“My sister Gay tells me that the children are getting so brown and strong with the sea air,” she wrote once, “and that dear little Joyce has quite a nice colour. Thank you so much for your ceaseless care of them; you know I trust you implicitly, Merle, and I have no fear that you will disappoint me; your good sense will carry you safely through any little difficulty that may arise. Write to me as often as you can; your letters are so nice. I am very busy and very tired, for this ball has entailed so much work and fuss, but your letters seem to rest me.”
Rolf was also a serious impediment to my enjoyment.

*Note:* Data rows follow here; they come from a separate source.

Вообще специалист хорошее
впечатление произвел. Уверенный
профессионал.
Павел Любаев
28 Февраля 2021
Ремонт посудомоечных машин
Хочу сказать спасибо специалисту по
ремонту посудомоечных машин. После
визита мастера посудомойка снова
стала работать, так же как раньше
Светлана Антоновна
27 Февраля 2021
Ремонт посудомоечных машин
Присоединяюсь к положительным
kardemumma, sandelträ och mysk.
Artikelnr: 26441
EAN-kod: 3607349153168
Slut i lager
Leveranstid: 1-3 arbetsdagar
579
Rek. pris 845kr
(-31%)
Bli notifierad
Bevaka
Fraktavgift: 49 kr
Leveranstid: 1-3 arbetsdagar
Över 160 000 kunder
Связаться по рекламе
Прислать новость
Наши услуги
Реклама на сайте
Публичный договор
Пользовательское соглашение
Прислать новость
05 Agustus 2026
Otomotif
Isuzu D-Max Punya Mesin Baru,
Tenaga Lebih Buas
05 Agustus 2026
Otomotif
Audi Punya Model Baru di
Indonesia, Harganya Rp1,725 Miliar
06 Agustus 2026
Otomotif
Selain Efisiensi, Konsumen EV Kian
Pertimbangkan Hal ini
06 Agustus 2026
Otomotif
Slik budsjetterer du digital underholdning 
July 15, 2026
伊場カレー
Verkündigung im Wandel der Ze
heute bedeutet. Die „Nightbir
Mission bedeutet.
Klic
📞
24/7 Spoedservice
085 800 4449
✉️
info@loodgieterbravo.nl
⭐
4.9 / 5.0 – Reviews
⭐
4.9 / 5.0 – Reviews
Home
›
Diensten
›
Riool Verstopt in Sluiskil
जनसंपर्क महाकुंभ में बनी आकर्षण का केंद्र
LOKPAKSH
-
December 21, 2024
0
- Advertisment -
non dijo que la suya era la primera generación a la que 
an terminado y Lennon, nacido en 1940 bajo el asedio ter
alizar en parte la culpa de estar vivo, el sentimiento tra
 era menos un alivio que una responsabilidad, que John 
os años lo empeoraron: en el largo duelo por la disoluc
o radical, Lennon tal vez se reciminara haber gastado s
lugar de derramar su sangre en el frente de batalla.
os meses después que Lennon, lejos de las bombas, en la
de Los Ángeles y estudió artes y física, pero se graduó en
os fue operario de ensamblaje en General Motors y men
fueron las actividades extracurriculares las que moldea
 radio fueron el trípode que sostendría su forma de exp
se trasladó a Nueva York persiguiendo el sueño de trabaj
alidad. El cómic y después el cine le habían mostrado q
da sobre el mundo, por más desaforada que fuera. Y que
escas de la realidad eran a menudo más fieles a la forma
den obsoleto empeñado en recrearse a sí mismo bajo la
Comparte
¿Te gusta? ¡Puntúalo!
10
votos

Ever since I had helped him with his kite, he had attached himself to me, and insisted on joining us in all our walks, and in spending the greater part of his day with us. I was tolerably certain in my own mind that this childish infatuation excited Mrs. Markham’s jealousy. Until we had arrived she had been Rolf’s sole companion; he had accompanied her in her drives, harassed her from morning to night with his ceaseless demands for amusements, and had been the secretly dreaded torment of all the visitors to Marshlands, except Mr. Hawtry, who was rather good to him.
His precocity, his love of practical jokes, and his rough impertinence, made him at feud with the whole household; the servants disliked him, and were always bringing complaints of Master Rolf. I believe Judson was fond of him in a way, but then she had had charge of him from a baby.

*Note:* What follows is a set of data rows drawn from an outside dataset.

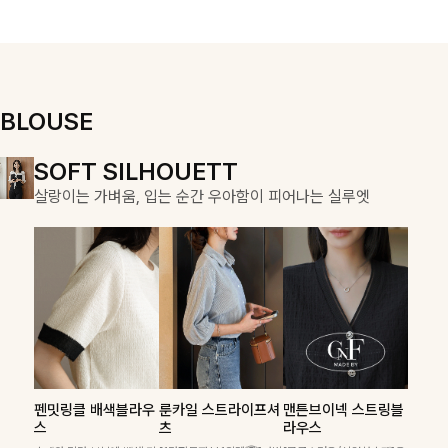
게 즐기기 좋아
여성스럽고 편안
요-
하게 즐기기 좋
아요
BLOUSE
DOUBLE THE JOY
SOFT SILHOUETT
COZY ESSENTIAL
함께할 때 더욱 완벽한, 합리적인 선택으로 채우는 즐거움
살랑이는 가벼움, 입는 순간 우아함이 피어나는 실루엣
매일의 일상을 부드럽게 감싸줄 니트 컬렉션
칠스트라이프 카
폴딘울 골지유넥
론클디 브이넥니
라7부니트
니트
트
펜밋링클 배색블라우
룬카일 스트라이프셔
맨튼브이넥 스트링블
헨틴링클 날개티셔츠
특스트라이프 링클원
테킷미 레터링티셔츠
[골드버튼/클래식무
[여리핏/가벼운착용
부드럽게 몸을 감싸는
스
츠
라우스
+치마바지SET
피스+스트링자켓SET
+반바지SET
드🤍]스트라이프 패
감]은은하게 더해진
니트 짜임으로 편안한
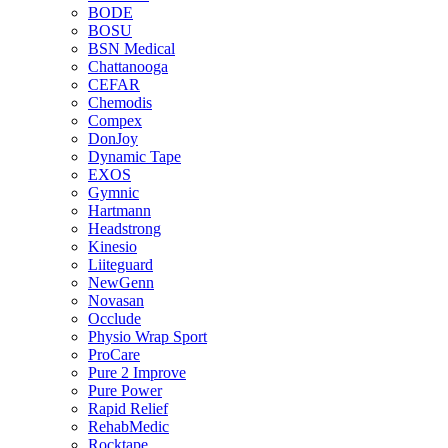
BODE
BOSU
BSN Medical
Chattanooga
CEFAR
Chemodis
Compex
DonJoy
Dynamic Tape
EXOS
Gymnic
Hartmann
Headstrong
Kinesio
Liiteguard
NewGenn
Novasan
Occlude
Physio Wrap Sport
ProCare
Pure 2 Improve
Pure Power
Rapid Relief
RehabMedic
Rocktape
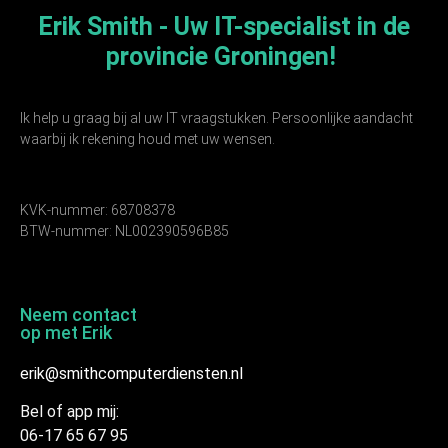
Erik Smith - Uw IT-specialist in de
provincie Groningen!
Ik help u graag bij al uw IT vraagstukken. Persoonlijke aandacht
waarbij ik rekening houd met uw wensen.
KVK-nummer: 68708378
BTW-nummer: NL002390596B85
Neem contact
op met Erik
erik@smithcomputerdiensten.nl
Bel of app mij:
06-17 65 67 95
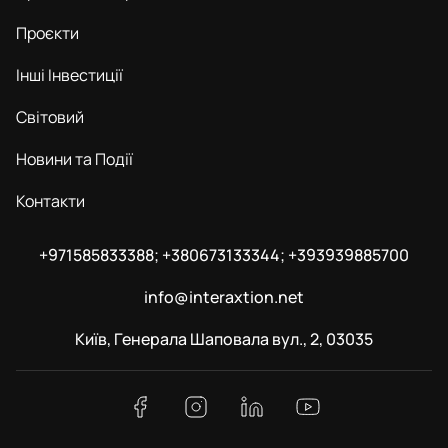
Проєкти
Інші Інвестиції
Світовий
Новини та Події
Контакти
+971585833388; +380673133344; +393939885700
info@interaxtion.net
Київ, Генерала Шаповала вул., 2, 03035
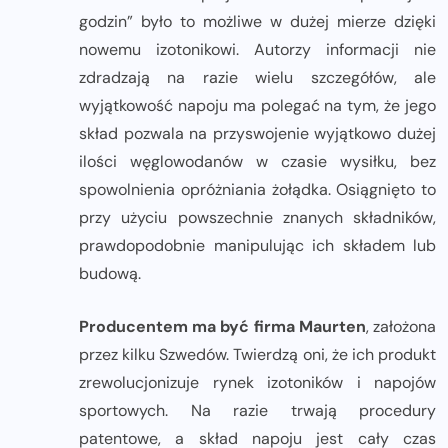
godzin” było to możliwe w dużej mierze dzięki
nowemu izotonikowi. Autorzy informacji nie
zdradzają na razie wielu szczegółów, ale
wyjątkowość napoju ma polegać na tym, że jego
skład pozwala na przyswojenie wyjątkowo dużej
ilości węglowodanów w czasie wysiłku, bez
spowolnienia opróżniania żołądka. Osiągnięto to
przy użyciu powszechnie znanych składników,
prawdopodobnie manipulując ich składem lub
budową.
Producentem ma być firma Maurten
, założona
przez kilku Szwedów. Twierdzą oni, że ich produkt
zrewolucjonizuje rynek izotoników i napojów
sportowych. Na razie trwają procedury
patentowe, a skład napoju jest cały czas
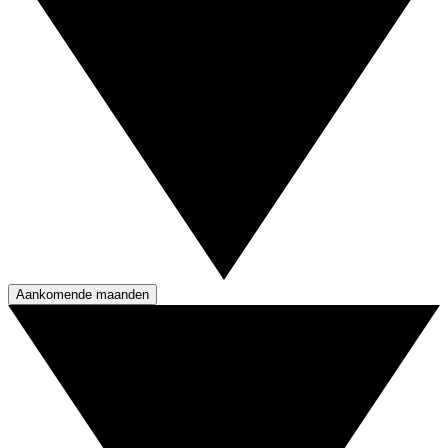
Aankomende maanden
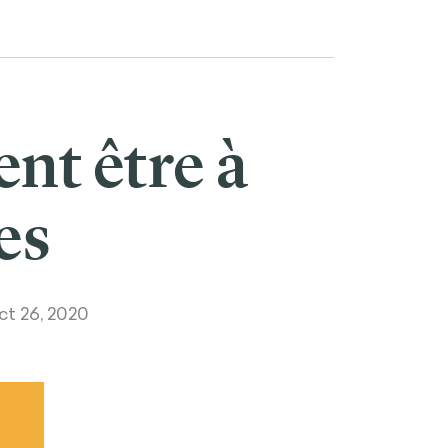
ent être à
les
t 26, 2020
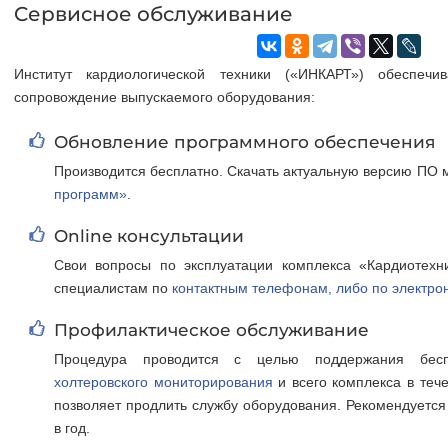
Cервисное обслуживание
Институт кардиологической техники («ИНКАРТ») обеспечив
сопровождение выпускаемого оборудования:
Обновление программного обеспечения
Производится бесплатно. Скачать актуальную версию ПО 
программ»
.
Online консультации
Свои вопросы по эксплуатации комплекса «Кардиотех
специалистам по
контактным телефонам, либо по электро
Профилактическое обслуживание
Процедура проводится с целью поддержания бе
холтеровского мониторирования
и всего комплекса в тече
позволяет продлить службу оборудования. Рекомендуется
в год.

When Rolf began to desert the drawing-room for the nursery, Mrs. Markham used all her efforts to coax him back to her side, but she might as well have spoken to the wind. Rolf played with Joyce on the beach; he raced her up and down the little hillocks in the orchard, or hunted with her for wild flowers in the lanes that surrounded Marshlands. When the children were asleep, he invaded my quiet with requests to mend his broken toys or join him in some game. I grew quite expert in rigging his new boat, and dressed toy soldiers and sailors by the dozen. Sometimes I was inclined to rebel at such waste of time, but I remembered that Rolf had no playfellows; it was better for him to be playing spillikins or go-bang with me in the nursery than lounging listlessly about the drawing-room, listening to grown-up people’s talk; a natural child’s life was better for his health. Miss Cheriton told me more than once that people who came to the house thought Rolf so much improved. Certainly he was not so pale and fretful after a long morning spent on the beach in wading knee-deep to sail his boat or digging sand wells which Joyce filled out of her bucket. When he grew too rough or boisterous I always called Joyce away, and with Hannah and myself to look after them no harm could come to the children.

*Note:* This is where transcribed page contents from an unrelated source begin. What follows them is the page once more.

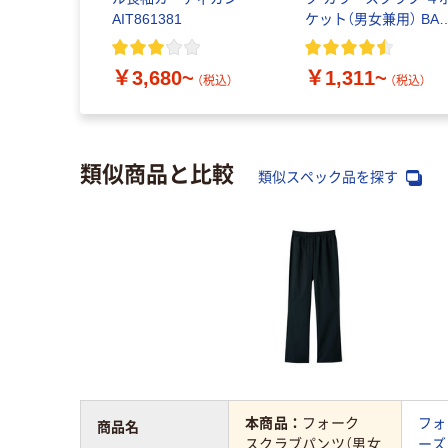
AIT861381
ケット（男女兼用） BAS
001
￥3,680~
￥1,311~
（税込）
（税込）
類似商品と比較
類似スペック品を探す
本商品：
フォーク
フォ
商品名
スクラブパンツ（男女
ーズ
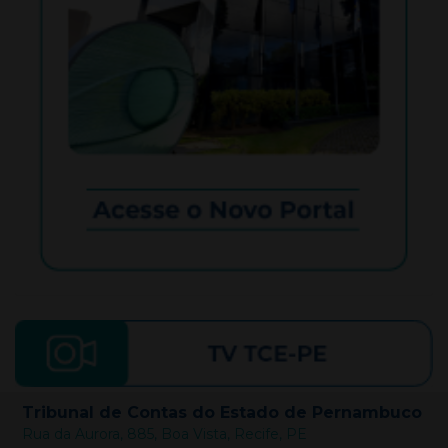
Tribunal de Contas do Estado de Pernambuco
Rua da Aurora, 885, Boa Vista, Recife, PE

I grew rather fond of Rolf, after a time, and his company would not have been irksome to me, but for his tiresome habit of repeating the speeches he had heard in the drawing-room. He always checked himself when he remembered, or when I held up my finger, but the half sentence would linger in my memory.
But this was not the worst. I soon found out that anything I told him found its way into the drawing-room; in fact, Rolf was an inveterate chatterbox. With all his good intentions, he could not hold his tongue, and mischief was often the result.
It was my habit to teach the children little lessons under the guise of a story, sometimes true, sometimes a mere invention. Rolf called them “Fenny’s Anecdotes,” but I had never discovered an anecdote about crossness.
One day I found myself being severely lectured by Mrs. Markham for teaching her son the doctrine of works. “As though we should be saved by our works, Miss Fenton!” she finished, virtuously.
I was too much puzzled to answer; I had no notion what she meant until I remembered that I had induced Rolf to part with some of his pocket-money to relieve a poor blind man that we found sitting by the wayside. Rolf had been sorry for the man, and still more for the gaunt, miserable-looking woman by his side; but when we had gone on our way, followed by voluble Irish blessings, Rolf had rather feelingly lamented his sixpence, and I had told him a little story inculcating the beauty of almsgiving, which had impressed him considerably, and he had retailed a garbled version of it to his mother—hence her rebuke to me. I forget what my defence was, only I remember I repudiated indignantly any such doctrine; but this sort of misunderstanding was constantly arising. If only Rolf would have held his tongue!
But these were mere surface troubles, and I often managed to forget that there was such a person as Mrs. Markham in the world; and, in spite of a few trifling drawbacks, I look back upon this summer as one of the happiest in my life.